At a recent EU summit hosted in Copenhagen, European Commission President Ursula von der Leyen has put forward landmark new plans to protect minors across the bloc from the harms of unregulated social media access, announcing that draft legislation could be introduced within just a few months.
Central to the proposal is the concept of a ‘social media delay’ for children, a framework designed to restrict underage users’ exposure to platforms while broader regulatory structures are finalized. Von der Leyen confirmed that an independent expert panel is on track to deliver a full set of actionable protection recommendations by July, and she declined to rule out the possibility of formal age-based bans for minors, a policy that has already gained traction across multiple countries worldwide.
‘The discussion about a minimum age for social media can no longer be ignored,’ von der Leyen told attendees at the summit, adding that the core question at hand is not whether young people should be able to access social media, but whether unregulated platforms should be allowed unfettered access to young users. ‘Let us give childhood back to children,’ she said.

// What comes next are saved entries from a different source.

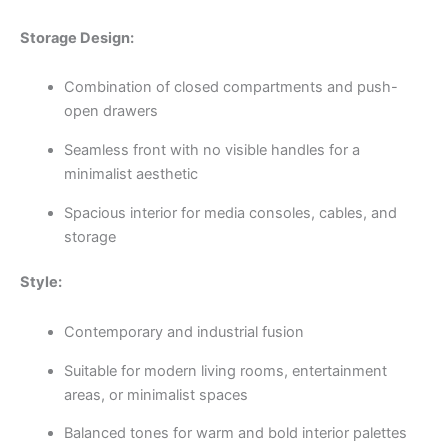
Storage Design:
Combination of closed compartments and push-
open drawers
Seamless front with no visible handles for a
minimalist aesthetic
Spacious interior for media consoles, cables, and
storage
Style:
Contemporary and industrial fusion
Suitable for modern living rooms, entertainment
areas, or minimalist spaces
Balanced tones for warm and bold interior palettes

The push for EU-wide rules comes as a growing number of member states and global nations have already advanced their own national regulations to address rising concerns about childhood social media addiction, exposure to harmful content, and exploitation. Host nation Denmark has been joined by nine other EU member states, including France, in putting forward proposals for formal minimum age requirements for platform access. Australia became the first country in the world to implement a national ban on social media access for users under 16 last December, setting a global precedent that many European nations are now moving to follow.
Across Europe, national policymakers have already advanced a range of targeted rules: The United Kingdom is currently drafting strict regulations for under-16s that include potential access bans, mandatory age verification and targeted content restrictions, with a major public consultation set to close on 26 May 2026. France is advancing a ban on social media access for children under 15, targeting implementation as early as September 2025. Spain has proposed a full ban for under-16s to combat addiction, non-consensual pornography, and damaging content that targets young users. Earlier this year, Portugal passed legislation requiring explicit parental consent for users aged 13 to 16, with sweeping restrictions for children under 13 and mandatory age-verification technology for all platforms. Germany is currently developing rules that would introduce a ban for children under 14, with additional restrictions for teenagers up to 16, including enforcement of strict age checks, development of ‘safe’ youth-specific platform versions, and mandatory removal of addictive recommendation algorithms. Norway has announced plans to roll out a strict under-16 ban by the end of 2026, requiring tech firms to build and implement robust age verification systems. Outside of Europe, New Zealand, Malaysia and India have also proposed their own age-based restrictions for minor social media users.
The new EU plans mark a significant escalation of the bloc’s years-long conflict with large social media platforms over content and user protection rules. Von der Leyen made clear that new age restrictions would not excuse platforms from broader accountability for harms caused to young users. As the EU’s digital regulatory body, the European Commission has already opened multiple high-profile enforcement investigations against major platforms under the bloc’s landmark Digital Services Act (DSA), which grants the institution broad powers to enforce stricter safety rules. Just last month, the Commission concluded that Meta’s Instagram and Facebook had violated the DSA by failing to block under-13s from accessing the platforms, opening the door for potential heavy fines. In February, regulators threatened similar massive penalties against Chinese-owned TikTok unless the company overhauled its platform’s ‘addictive design’ that targets young users.
The EU’s aggressive crackdown on large social media companies has already sparked a major diplomatic dispute with the United States, where the Trump administration has heavily criticized the bloc’s regulatory actions. When the Commission fined Elon Musk-owned platform X last December, Washington accused EU regulators of targeting and censoring U.S. tech firms. In retaliation, several prominent European political figures, including former EU digital commissioner Thierry Breton, were barred from entering the U.S. U.S. Secretary of State Marco Rubio has publicly claimed that ‘ideologues in Europe’ have pushed American platforms to censor American political viewpoints that European regulators oppose.
Responding to the criticism at the Copenhagen summit, von der Leyen reaffirmed the bloc’s commitment to upholding its regulatory framework: ‘The EU has set rules. It’s the law, and those who break it will be held accountable.’